Pour quatre stratégies de charge différentes, les scientifiques ont calculé la proportion de la puissance PV domestique nécessaire pour charger les voitures électriques sans changement du comportement de mobilité des utilisatrice et utilisateurs. Dans le premier cas, les voitures étaient rechargées au même moment que précédemment avec l'électricité du réseau, mais désormais avec l'énergie photovoltaïque, si elle était disponible. Le résultat a donné à réfléchir: en moyenne, seuls 15% des besoins annuels en électricité ont été couverts par l'énergie photovoltaïque (et le reste par l'électricité du réseau).
La deuxième stratégie de charge, dans laquelle une simple commande intelligente (charge intelligente) permettait de charger la batterie dès que l'énergie photovoltaïque du foyer était disponible, a donné un résultat différent. Dans ce cas, plus de la moitié (56 %) des besoins en électricité étaient couverts par l'énergie photovoltaïque domestique, sans qu'il soit nécessaire de recourir à un stockage temporaire. «Nous avons été surpris par cette proportion élevée», déclare Henry Martin. «La recharge intelligente peut augmenter de manière significative la consommation domestique d'énergie photovoltaïque - et le véhicule peut être utilisé de manière tout aussi flexible que s'il était chargé avec l'électricité du réseau.»
Algorithmes pour la tarification intelligente
Si le potentiel de la commande intelligente est exploité de manière cohérente (troisième stratégie de charge), les véhicules électriques peuvent même être chargés avec l'énergie photovoltaïque domestique jusqu'à 90% du temps. Si l'énergie photovoltaïque est stockée dans une unité de stockage (quatrième stratégie de charge), les véhicules peuvent rouler presque exclusivement à l'énergie solaire. Les scientifiques de l'ETH Zurich expriment toutefois une ambivalence quant au stockage intermédiaire. Bien que la consommation domestique d'énergie photovoltaïque verte puisse être légèrement augmentée, le bilan de durabilité du système de charge dans son ensemble est affecté par le fait que la production d'unités de stockage d'électricité entraîne des quantités importantes de CO2.

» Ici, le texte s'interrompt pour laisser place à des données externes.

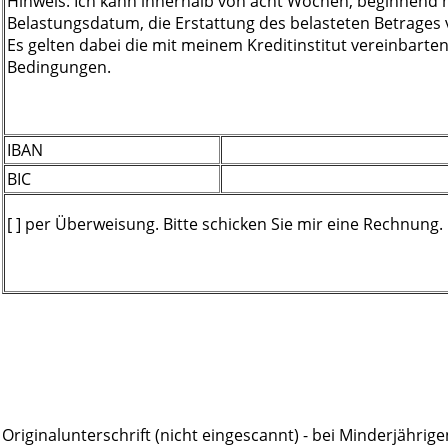
Hinweis: Ich kann innerhalb von acht Wochen, beginnend
Belastungsdatum, die Erstattung des belasteten Betrages 
Es gelten dabei die mit meinem Kreditinstitut vereinbarte
Bedingungen.
IBAN
BIC
[ ] per Überweisung. Bitte schicken Sie mir eine Rechnung.
Originalunterschrift (nicht eingescannt) - bei Minderjährig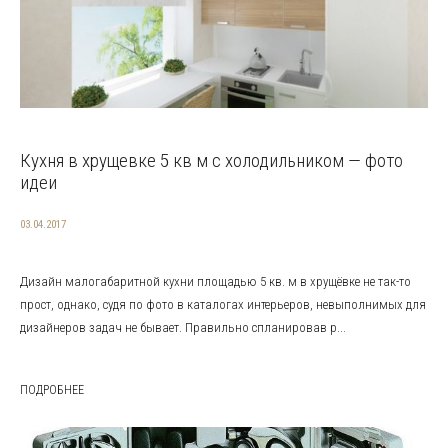
Кухня в хрущевке 5 кв м с холодильником — фото
идеи
03.04.2017
Дизайн малогабаритной кухни площадью 5 кв. м в хрущёвке не так-то
прост, однако, судя по фото в каталогах интерьеров, невыполнимых для
дизайнеров задач не бывает. Правильно спланировав р...
ПОДРОБНЕЕ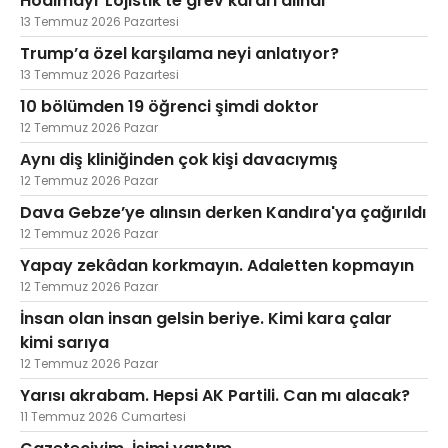
Hödlmayr Lojistik'te grev kararı alındı
13 Temmuz 2026 Pazartesi
Trump’a özel karşılama neyi anlatıyor?
13 Temmuz 2026 Pazartesi
10 bölümden 19 öğrenci şimdi doktor
12 Temmuz 2026 Pazar
Aynı diş kliniğinden çok kişi davacıymış
12 Temmuz 2026 Pazar
Dava Gebze’ye alınsın derken Kandıra'ya çağırıldı
12 Temmuz 2026 Pazar
Yapay zekâdan korkmayın. Adaletten kopmayın
12 Temmuz 2026 Pazar
İnsan olan insan gelsin beriye. Kimi kara çalar
kimi sarıya
12 Temmuz 2026 Pazar
Yarısı akrabam. Hepsi AK Partili. Can mı alacak?
11 Temmuz 2026 Cumartesi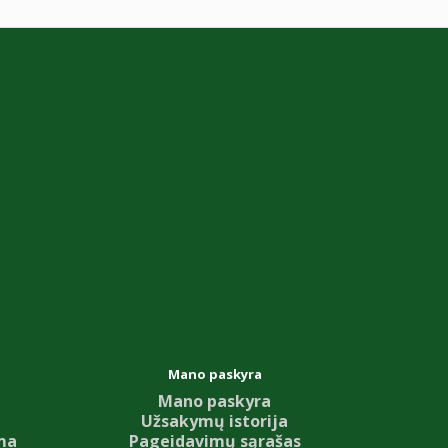
Mano paskyra
Mano paskyra
Užsakymų istorija
ma
Pageidavimų sąrašas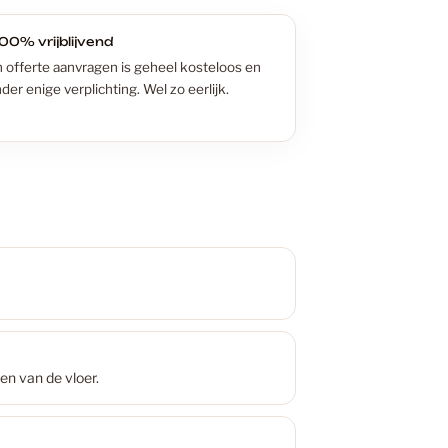
r
9
00% vrijblijvend
 offerte aanvragen is geheel kosteloos en
der enige verplichting. Wel zo eerlijk.
 Laminaat
27
 PVC Vloeren
136
d producttitel
k
45
A
k PVC Vloeren
45
en van de vloer.
verkocht
 laminaat: Een moderne keuze voor je vloer!
2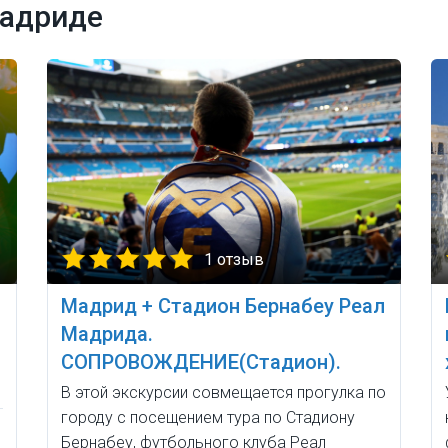
Мадриде
1 отзыв
Мадрид + Стадион Бернабеу Реал
Мадрида.
СОПРОВОЖДЕНИЕ(Стадион).
В этой экскурсии совмещается прогулка по
городу с посещением тура по Стадиону
Бернабеу, футбольного клуба Реал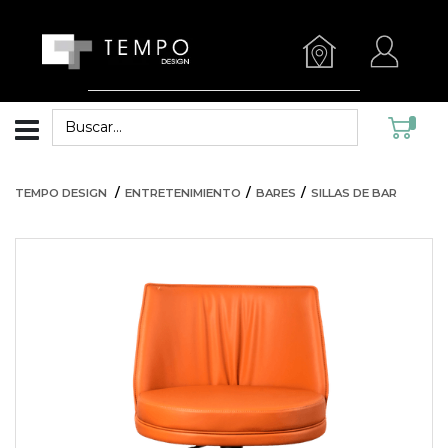
TEMPO DESIGN
ENTRETENIMIENTO
BARES
SILLAS DE BAR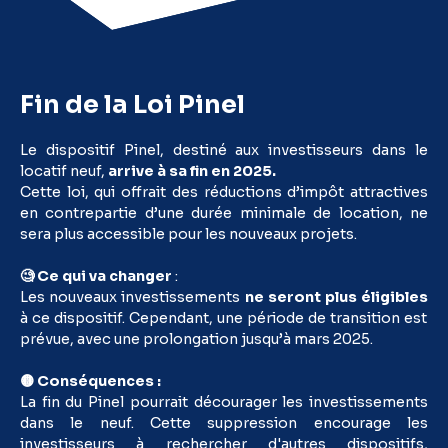
Fin de la Loi Pinel
Le dispositif Pinel, destiné aux investisseurs dans le
locatif neuf,
arrive à sa fin en 2025.
Cette loi, qui offrait des réductions d’impôt attractives
en contrepartie d’une durée minimale de location, ne
sera plus accessible pour les nouveaux projets.
🧐 Ce qui va changer
:
Les nouveaux investissements
ne seront plus éligibles
à ce dispositif. Cependant, une période de transition est
prévue, avec une prolongation jusqu’à mars 2025.
🟡 Conséquences :
La fin du Pinel pourrait décourager les investissements
dans le neuf. Cette suppression encourage les
investisseurs à rechercher d'autres dispositifs,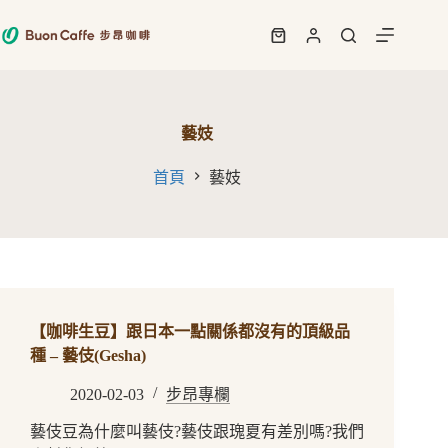
跳
至
購
主
物
要
車
內
容
藝妓
首頁
藝妓
【咖啡生豆】跟日本一點關係都沒有的頂級品
種 – 藝伎(Gesha)
2020-02-03
步昂專欄
藝伎豆為什麼叫藝伎?藝伎跟瑰夏有差別嗎?我們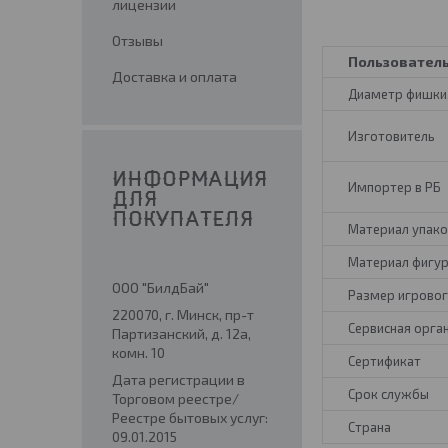
лицензии
Отзывы
Пользовател
Доставка и оплата
Диаметр фишки,
Изготовитель
ИНФОРМАЦИЯ
Импортер в РБ
ДЛЯ
ПОКУПАТЕЛЯ
Материал упако
Материал фигу
ООО "БилдБай"
Размер игровог
220070, г. Минск, пр-т
Сервисная орга
Партизанский, д. 12а,
комн. 10
Сертификат
Дата регистрации в
Срок службы
Торговом реестре/
Реестре бытовых услуг:
Страна
09.01.2015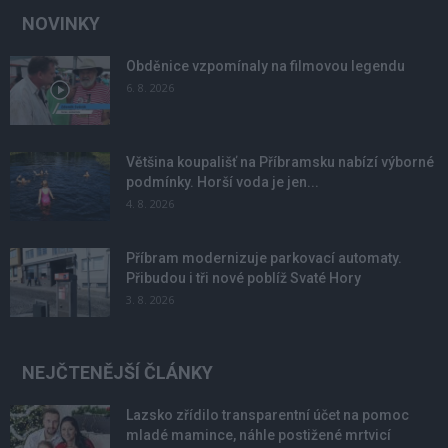
NOVINKY
Obděnice vzpomínaly na filmovou legendu
6. 8. 2026
Většina koupališť na Příbramsku nabízí výborné
podmínky. Horší voda je jen...
4. 8. 2026
Příbram modernizuje parkovací automaty.
Přibudou i tři nové poblíž Svaté Hory
3. 8. 2026
NEJČTENĚJŠÍ ČLÁNKY
Lazsko zřídilo transparentní účet na pomoc
mladé mamince, náhle postižené mrtvicí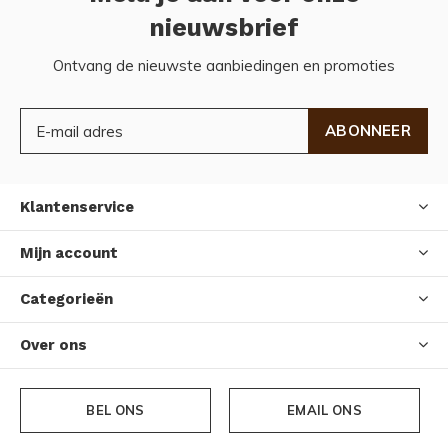
nieuwsbrief
Ontvang de nieuwste aanbiedingen en promoties
ABONNEER
Klantenservice
Mijn account
Categorieën
Over ons
BEL ONS
EMAIL ONS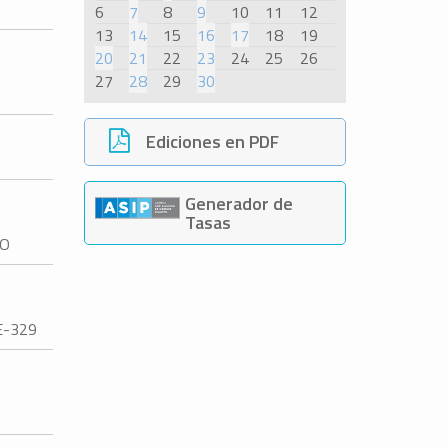
6
7
8
9
10
11
12
13
14
15
16
17
18
19
20
21
22
23
24
25
26
27
28
29
30
Ediciones en PDF
Generador de
Tasas
TO
E-329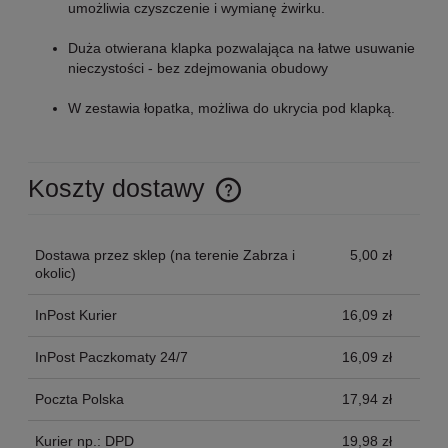
umożliwia czyszczenie i wymianę żwirku.
Duża otwierana klapka pozwalająca na łatwe usuwanie
nieczystości - bez zdejmowania obudowy
W zestawia łopatka, możliwa do ukrycia pod klapką.
Koszty dostawy
Cena nie zawiera ewentualnych kosztów płatności
Dostawa przez sklep
(na terenie Zabrza i
5,00 zł
okolic)
InPost Kurier
16,09 zł
InPost Paczkomaty 24/7
16,09 zł
Poczta Polska
17,94 zł
Kurier np.: DPD
19,98 zł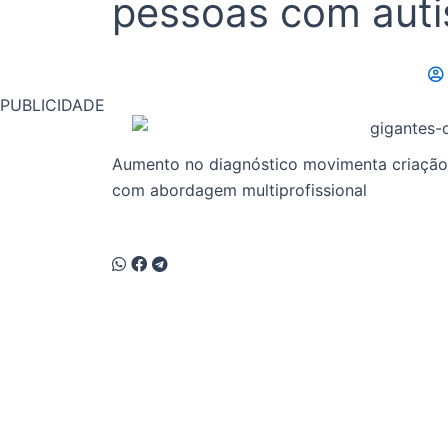
pessoas com aut
PUBLICIDADE
Aumento no diagnóstico movimenta criação 
com abordagem multiprofissional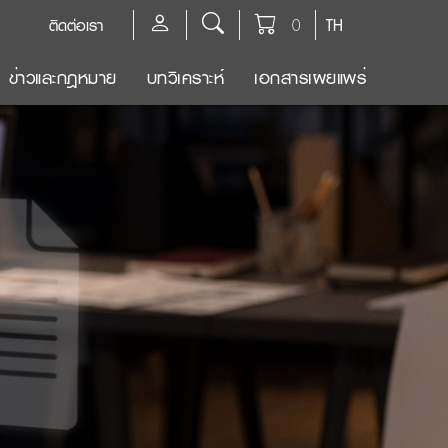
ติดต่อเรา
0
TH
ข่าวและกฎหมาย
บทวิเคราะห์
เอกสารเผยแพร่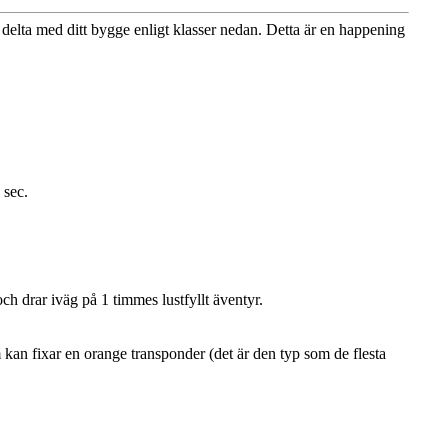
elta med ditt bygge enligt klasser nedan. Detta är en happening
 sec.
och drar iväg på 1 timmes lustfyllt äventyr.
 kan fixar en orange transponder (det är den typ som de flesta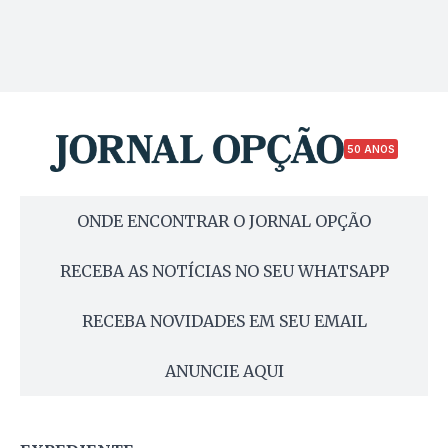
50 ANOS
ONDE ENCONTRAR O JORNAL OPÇÃO
RECEBA AS NOTÍCIAS NO SEU WHATSAPP
RECEBA NOVIDADES EM SEU EMAIL
ANUNCIE AQUI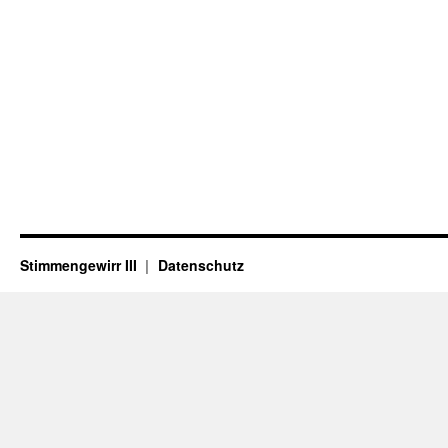
Stimmengewirr III
Datenschutz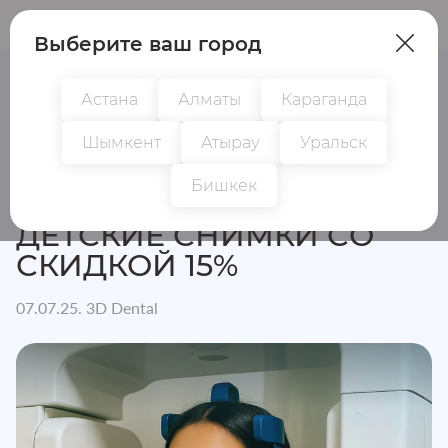
Пациентам
Врачам
Выберите ваш город
Астана
Алматы
Караганда
Шымкент
Атырау
Уральск
Главная
Новости
Детские снимки со скидкой 15%
Бишкек
ДЕТСКИЕ СНИМКИ СО
СКИДКОЙ 15%
07.07.25. 3D Dental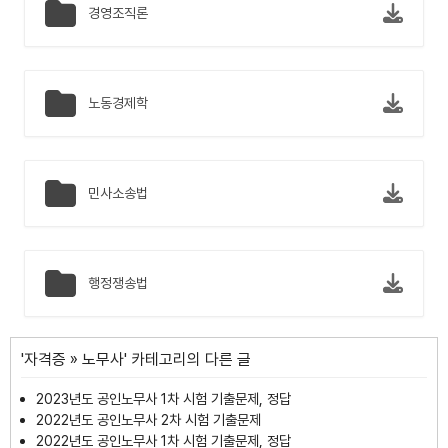
경영조직론
노동경제학
민사소송법
행정쟁송법
'
자격증
»
노무사
' 카테고리의 다른 글
2023년도 공인노무사 1차 시험 기출문제, 정답
2022년도 공인노무사 2차 시험 기출문제
2022년도 공인노무사 1차 시험 기출문제, 정답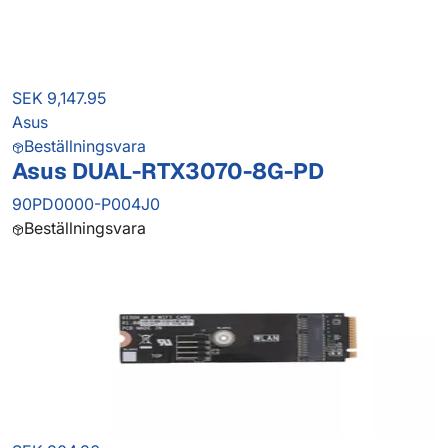
SEK 9,147.95
Asus
Beställningsvara
Asus DUAL-RTX3070-8G-PD
90PD0000-P004J0
Beställningsvara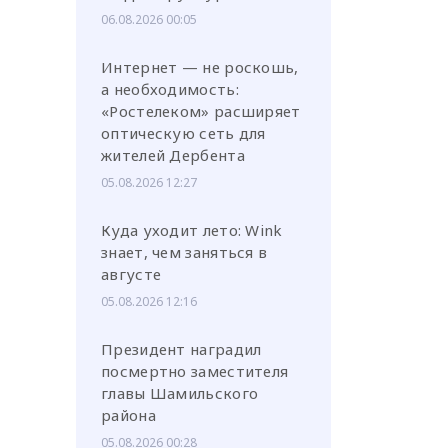
06.08.2026 00:05
Интернет — не роскошь,
а необходимость:
«Ростелеком» расширяет
оптическую сеть для
жителей Дербента
05.08.2026 12:27
Куда уходит лето: Wink
знает, чем заняться в
августе
05.08.2026 12:16
Президент наградил
посмертно заместителя
главы Шамильского
района
05.08.2026 00:28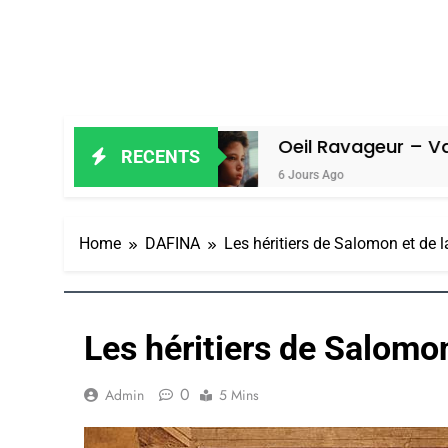
Amiel
Oeil Ravageur – Vanessa De L
RECENTS
6 Jours Ago
Home
DAFINA
Les héritiers de Salomon et de l
Les héritiers de Salomon
0
Admin
5 Mins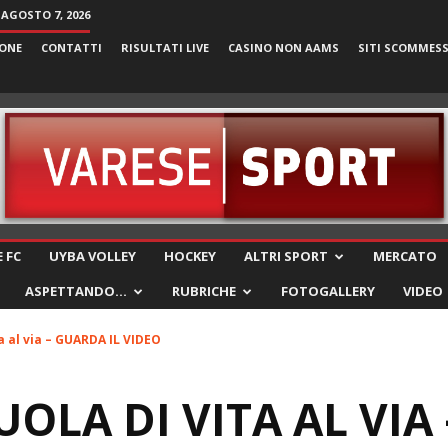
 AGOSTO 7, 2026
ONE
CONTATTI
RISULTATI LIVE
CASINO NON AAMS
SITI SCOMMES
VareseSport
 FC
UYBA VOLLEY
HOCKEY
ALTRI SPORT
MERCATO
ASPETTANDO…
RUBRICHE
FOTOGALLERY
VIDEO
a al via – GUARDA IL VIDEO
UOLA DI VITA AL VIA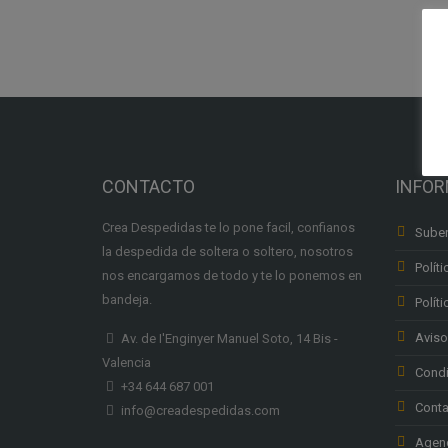
CONTACTO
INFO
Crea Despedidas te lo pone facil, confianos
Suben
la despedida de soltera o soltero, nosotros
Políti
nos encargamos de todo y te lo ponemos en
bandeja.
Polít
Aviso
Av. de I'Enginyer Manuel Soto, 14 Bis -
Valencia
Condi
+34 644 687 001
Conta
info@creadespedidas.com
Agenc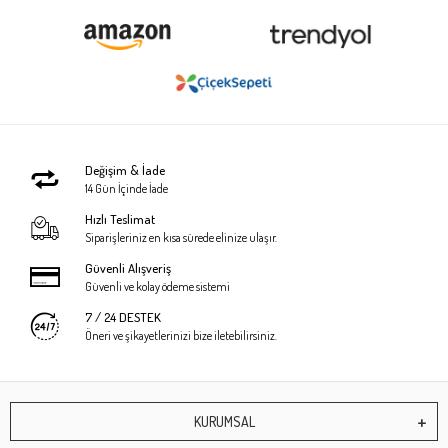
Değişim & İade
14 Gün İçinde İade
Hızlı Teslimat
Siparişleriniz en kısa sürede elinize ulaşır.
Güvenli Alışveriş
Güvenli ve kolay ödeme sistemi
7 / 24 DESTEK
Öneri ve şikayetlerinizi bize iletebilirsiniz.
KURUMSAL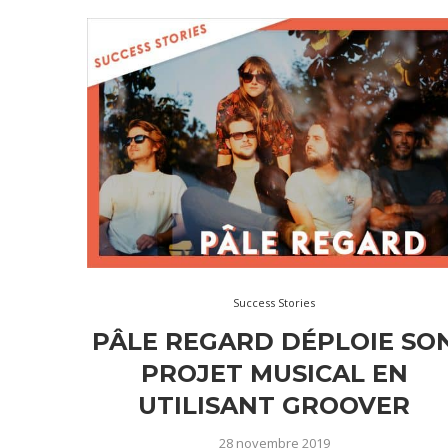
Success Stories
PÂLE REGARD DÉPLOIE SO
PROJET MUSICAL EN
UTILISANT GROOVER
28 novembre 2019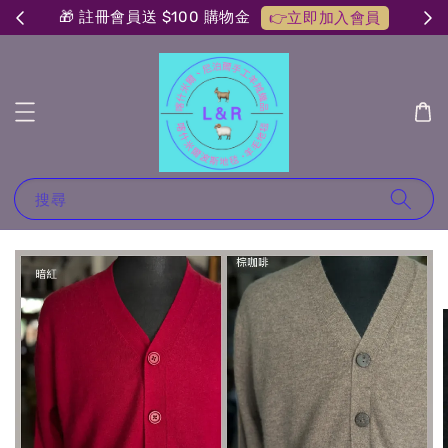
🎁 註冊會員送 $100 購物金
👉立即加入會員
搜尋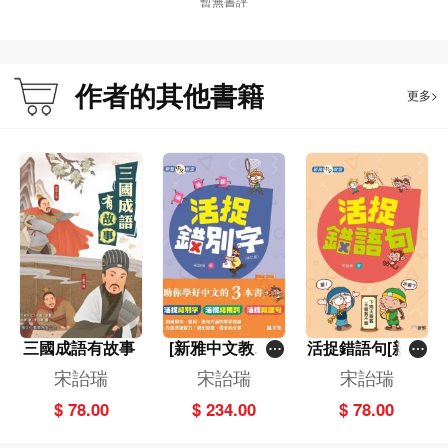
暫無書評
作者的其他書籍
更多>
三國成語有故事
[新雅中文教室]
活捉錯語句[新雅
一套3冊
中文教室]
宋詒瑞
宋詒瑞
宋詒瑞
$ 78.00
$ 234.00
$ 78.00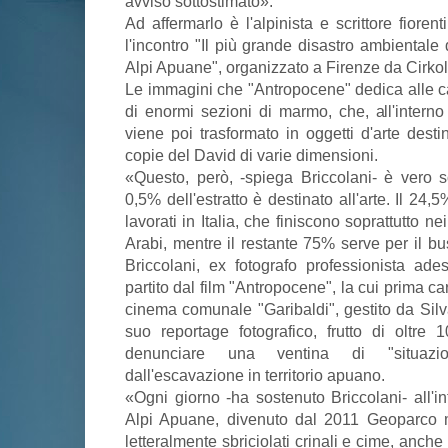
avviso sottostimato».
Ad affermarlo è l'alpinista e scrittore fiore
l'incontro "Il più grande disastro ambientale
Alpi Apuane", organizzato a Firenze da Cirko
Le immagini che "Antropocene" dedica alle ca
di enormi sezioni di marmo, che, all'interno 
viene poi trasformato in oggetti d'arte dest
copie del David di varie dimensioni.
«Questo, però, -spiega Briccolani- è vero 
0,5% dell'estratto è destinato all'arte. Il 24,5
lavorati in Italia, che finiscono soprattutto n
Arabi, mentre il restante 75% serve per il bu
Briccolani, ex fotografo professionista ade
partito dal film "Antropocene", la cui prima car
cinema comunale "Garibaldi", gestito da Silv
suo reportage fotografico, frutto di oltre
denunciare una ventina di "situazio
dall'escavazione in territorio apuano.
«Ogni giorno -ha sostenuto Briccolani- all'i
Alpi Apuane, divenuto dal 2011 Geoparco 
letteralmente sbriciolati crinali e cime, anche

«Notre étude de cas démontre le potentiel de la recharge intelligente pour un approvisionnement décentralisé et respectueux du réseau en énergie renouvelable, qui n'a été que très peu exploité jusqu'à présent», déclare Martin Raubal. Son groupe de recherche travaille actuellement au développement de stratégies d'apprentissage automatique en vue de prédire le plus précisément possible le rendement photovoltaïque et le comportement des utilisatrices et utilisateurs. Ces stratégies constituent la base du développement d'algorithmes de charge intelligente qui, espère-t-on, seront bientôt utilisés en standard dans les stations de charge des véhicules électriques.